[WHAT YOU WILL DO]: All lines in the data below carrying the string "Instagram" are to be located and copied.

[EXTRACTED INFORMATION]:

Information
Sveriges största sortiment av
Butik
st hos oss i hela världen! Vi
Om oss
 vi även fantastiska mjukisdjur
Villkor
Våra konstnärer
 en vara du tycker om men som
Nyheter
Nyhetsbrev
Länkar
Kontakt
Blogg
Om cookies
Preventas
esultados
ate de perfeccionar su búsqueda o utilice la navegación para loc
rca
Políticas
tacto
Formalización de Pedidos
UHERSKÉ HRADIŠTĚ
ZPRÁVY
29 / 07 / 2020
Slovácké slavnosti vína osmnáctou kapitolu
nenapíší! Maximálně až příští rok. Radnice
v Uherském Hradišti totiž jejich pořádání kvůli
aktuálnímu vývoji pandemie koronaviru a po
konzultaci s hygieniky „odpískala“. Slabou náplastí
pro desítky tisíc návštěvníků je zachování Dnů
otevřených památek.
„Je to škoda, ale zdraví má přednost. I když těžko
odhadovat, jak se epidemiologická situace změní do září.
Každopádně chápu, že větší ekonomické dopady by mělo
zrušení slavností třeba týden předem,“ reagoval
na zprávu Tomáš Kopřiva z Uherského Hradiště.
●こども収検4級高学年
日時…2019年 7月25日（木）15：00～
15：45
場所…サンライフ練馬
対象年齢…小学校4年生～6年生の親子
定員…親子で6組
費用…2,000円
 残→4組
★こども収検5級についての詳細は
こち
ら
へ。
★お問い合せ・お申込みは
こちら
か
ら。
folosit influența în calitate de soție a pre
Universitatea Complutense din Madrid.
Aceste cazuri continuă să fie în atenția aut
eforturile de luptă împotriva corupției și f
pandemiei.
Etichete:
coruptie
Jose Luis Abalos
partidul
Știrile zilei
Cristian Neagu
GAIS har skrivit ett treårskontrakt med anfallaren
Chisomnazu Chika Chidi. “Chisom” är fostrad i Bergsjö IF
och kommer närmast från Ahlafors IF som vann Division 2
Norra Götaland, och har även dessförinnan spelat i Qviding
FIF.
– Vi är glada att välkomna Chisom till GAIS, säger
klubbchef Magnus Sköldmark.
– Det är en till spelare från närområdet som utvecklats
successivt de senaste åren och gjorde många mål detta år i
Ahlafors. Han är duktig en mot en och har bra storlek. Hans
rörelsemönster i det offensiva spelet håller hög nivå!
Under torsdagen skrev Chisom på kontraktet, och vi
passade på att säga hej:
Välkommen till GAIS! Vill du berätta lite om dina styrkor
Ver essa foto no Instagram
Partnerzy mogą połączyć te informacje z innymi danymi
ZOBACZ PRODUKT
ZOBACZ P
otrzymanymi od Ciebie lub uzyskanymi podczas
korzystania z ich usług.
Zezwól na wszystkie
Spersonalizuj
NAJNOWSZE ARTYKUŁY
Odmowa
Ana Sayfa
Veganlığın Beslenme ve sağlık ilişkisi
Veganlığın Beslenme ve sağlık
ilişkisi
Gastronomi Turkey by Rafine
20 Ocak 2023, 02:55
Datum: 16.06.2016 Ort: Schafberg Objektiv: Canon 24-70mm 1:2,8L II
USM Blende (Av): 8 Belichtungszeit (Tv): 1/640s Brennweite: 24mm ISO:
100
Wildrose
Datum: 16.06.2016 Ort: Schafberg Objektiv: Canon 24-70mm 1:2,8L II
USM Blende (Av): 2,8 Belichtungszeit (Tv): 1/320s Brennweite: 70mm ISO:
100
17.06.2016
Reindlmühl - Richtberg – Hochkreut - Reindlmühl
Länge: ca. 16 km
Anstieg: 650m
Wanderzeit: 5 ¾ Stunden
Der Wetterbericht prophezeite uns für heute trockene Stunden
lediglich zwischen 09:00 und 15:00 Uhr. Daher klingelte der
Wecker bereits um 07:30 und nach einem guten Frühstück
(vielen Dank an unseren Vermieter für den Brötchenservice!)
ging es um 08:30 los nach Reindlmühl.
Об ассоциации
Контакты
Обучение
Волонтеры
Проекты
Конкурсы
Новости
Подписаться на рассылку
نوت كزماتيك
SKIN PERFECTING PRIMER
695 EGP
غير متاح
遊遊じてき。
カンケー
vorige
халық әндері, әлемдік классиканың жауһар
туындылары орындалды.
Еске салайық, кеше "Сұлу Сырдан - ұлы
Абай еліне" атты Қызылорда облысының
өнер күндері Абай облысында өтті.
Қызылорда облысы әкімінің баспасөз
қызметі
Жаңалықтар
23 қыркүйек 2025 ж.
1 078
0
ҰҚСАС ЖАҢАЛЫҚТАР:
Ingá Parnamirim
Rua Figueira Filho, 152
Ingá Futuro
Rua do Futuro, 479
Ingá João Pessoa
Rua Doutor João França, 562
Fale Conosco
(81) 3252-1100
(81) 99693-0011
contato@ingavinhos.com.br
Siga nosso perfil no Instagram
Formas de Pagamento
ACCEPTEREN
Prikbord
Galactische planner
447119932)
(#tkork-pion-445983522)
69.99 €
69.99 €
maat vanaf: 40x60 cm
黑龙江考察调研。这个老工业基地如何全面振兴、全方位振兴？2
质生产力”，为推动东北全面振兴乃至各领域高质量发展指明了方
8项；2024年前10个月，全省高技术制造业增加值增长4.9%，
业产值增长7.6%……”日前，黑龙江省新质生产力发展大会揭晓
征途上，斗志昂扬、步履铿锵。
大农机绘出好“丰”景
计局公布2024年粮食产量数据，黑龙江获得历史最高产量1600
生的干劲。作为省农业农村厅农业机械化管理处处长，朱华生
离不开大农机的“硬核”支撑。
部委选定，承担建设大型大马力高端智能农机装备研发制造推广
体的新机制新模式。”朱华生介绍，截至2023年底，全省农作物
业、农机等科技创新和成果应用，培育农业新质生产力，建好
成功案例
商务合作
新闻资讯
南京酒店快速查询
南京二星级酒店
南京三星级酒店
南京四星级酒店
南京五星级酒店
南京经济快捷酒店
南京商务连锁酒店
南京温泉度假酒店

[RESULT]:
Ver essa foto no Instagram
Siga nosso perfil no Instagram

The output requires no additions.